Based on the visual imaging with unit #3, it now seems likely that the bottom heads of none of the units experienced melt through! Any corium (liquefied fuel and supporting materials) that exited the RPVs escaped by another path. What might that path be?

It might be helpful to first look at the specifics with unit #3 to understand why a total melt-through is unlikely. The dimensions of the fuel core for a 2,381 MWth BWR-4 reactor, is 3.7 meters high, and 5.2 meters in diameter. (2) That’s more than 110 cubic meters… nearly 3,900 cubic feet! The density of the fuel bundles and control rods in the core is significant when undamaged, but it shrank into a much smaller volume when everything became liquid… but probably no less than 1,000 ft3. If this volume dropped through the RPV bottom head, all of this considerable debris would be inside the pedestal. When we look at the still images and video from the “Little Sunfish”, it appears to be much less! (3) A few hundred cubic feet? Perhaps. In addition, it is likely that a significant fraction of the debris pile did not come from the fuel core.

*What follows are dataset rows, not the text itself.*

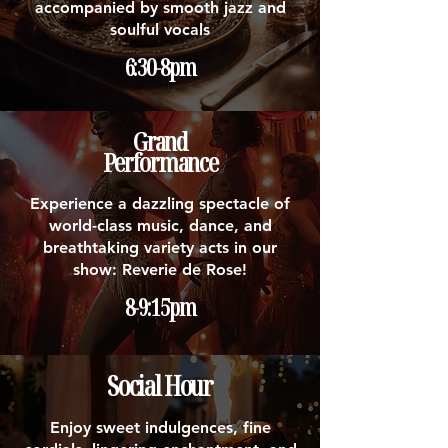
accompanied by smooth jazz and
soulful vocals
6:30-8pm
Grand
Performance
Experience a dazzling spectacle of
world-class music, dance, and
breathtaking variety acts in our
show: Reverie de Rose!
8-9:15pm
Social Hour
Enjoy sweet indulgences, fine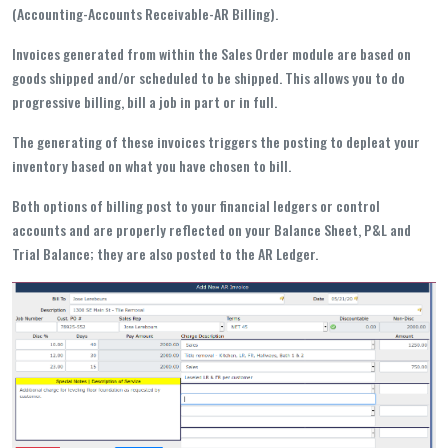
(Accounting-Accounts Receivable-AR Billing).
Invoices generated from within the Sales Order module are based on
goods shipped and/or scheduled to be shipped. This allows you to do
progressive billing, bill a job in part or in full.
The generating of these invoices triggers the posting to depleat your
inventory based on what you have chosen to bill.
Both options of billing post to your financial ledgers or control
accounts and are properly reflected on your Balance Sheet, P&L and
Trial Balance; they are also posted to the AR Ledger.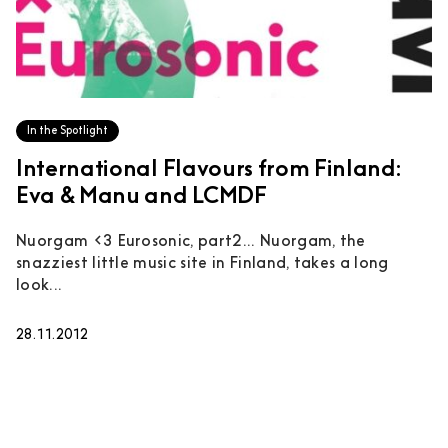
In the Spotlight
International Flavours from Finland:
Eva & Manu and LCMDF
Nuorgam <3 Eurosonic, part2... Nuorgam, the
snazziest little music site in Finland, takes a long
look...
28.11.2012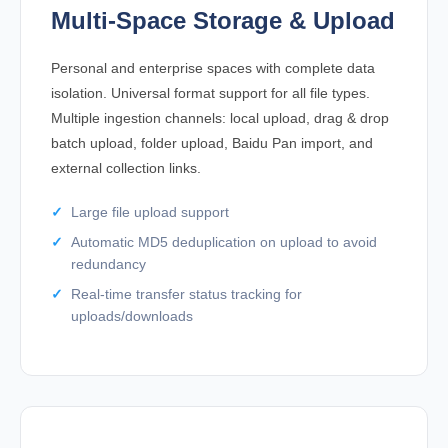
Multi-Space Storage & Upload
Personal and enterprise spaces with complete data
isolation. Universal format support for all file types.
Multiple ingestion channels: local upload, drag & drop
batch upload, folder upload, Baidu Pan import, and
external collection links.
Large file upload support
Automatic MD5 deduplication on upload to avoid
redundancy
Real-time transfer status tracking for
uploads/downloads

There are more than 100 Control Rod Dive Mechanisms (CRDM) that protrude from the bottom head of the RPV for unit #3. The CRDMs are installed in thick, high carbon steel guide pipes (stub tubes) that pass through the bottom head. The bottom head of the RPV is fabricated with high-carbon steel more than 6 inches thick. While there is considerable evidence of damage below the CRDMs, the stub tubes and the thick bottom head seem to be relatively intact. In addition, if there was a full, catastrophe melt-through, there would surely be one or more of the CRDMs missing. But, each and every time the Little Sunfish turned upwards, it is obvious that all visible CRDMs are in place. None seem to be missing.

In images #2 & #3 of reference #4, we see what appears to be a flattened pile of granular material. The location of the granular mass is on the periphery of the pedestal, which is the least likely location for a hemispherical bottom head melt-through. We can also see some of the grating that used to be part of the maintenance “carousel” below the CRDMs, leaning against the pedestal wall. But, it is not clumps of material we would surely have if it were corium. The material that consists in the granular mass is currently indeterminate.

On the other hand, image #1 of reference #5 shows a mass comprised of small pieces of something, located under the center of the bottom head. This could be corium that shattered into chunks when hitting the water inside the pedestal and almost-instantly cooled below the melting point of the liquefied material (~2,000oC). Further, the pile is below the central area of the bottom head, precisely where molten corium should be most-likely to gather. Thus, it is likely that most of the small chunks are corium… but not allo of it is.

There is visible damage is to the thick steel clamping brackets located that were firmly attached to the CRDMs. Let’s look at page 1 of reference #3 showing the intact clamps under the unit #5 RPV, for comparison. It appears that many of the unit #3 clamps are gone, and many of those that remain show the evidence of deformation due to overheating. Further, the two “icicles” mentioned in most Japanese Press reports are located below a CRDM housing on the edge of where its support clamp is missing. Are the icicles corium? Or, are they the last vestiges of a support clamp that was being liquefied by the intense heat from the RPV and drizzling-down corium? (More on this later) Thus we should ask how much of the pile of chunky rubble below the center of the RPV is what remains of the missing clamps?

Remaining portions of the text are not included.